■ REQUIRED WORK
Take every line in the entries that includes the word "VÁROS" and copy it.
┄┄┄┄┄┄
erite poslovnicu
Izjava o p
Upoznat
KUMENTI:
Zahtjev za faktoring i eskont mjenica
┄┄┄┄┄┄
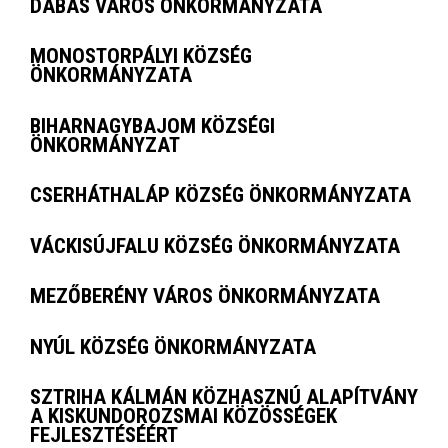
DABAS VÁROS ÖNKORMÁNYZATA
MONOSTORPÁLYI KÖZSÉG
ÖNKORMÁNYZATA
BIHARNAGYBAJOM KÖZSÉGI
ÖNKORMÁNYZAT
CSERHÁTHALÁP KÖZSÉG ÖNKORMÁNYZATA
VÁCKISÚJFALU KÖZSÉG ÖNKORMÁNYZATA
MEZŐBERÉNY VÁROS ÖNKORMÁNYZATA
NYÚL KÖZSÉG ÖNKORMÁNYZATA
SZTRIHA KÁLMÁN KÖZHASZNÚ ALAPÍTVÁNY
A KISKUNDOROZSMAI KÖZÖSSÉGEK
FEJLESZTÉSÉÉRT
┄┄┄┄┄┄
■ SOLUTION FOR THIS PROBLEM
DABAS VÁROS ÖNKORMÁNYZATA
MEZŐBERÉNY VÁROS ÖNKORMÁNYZATA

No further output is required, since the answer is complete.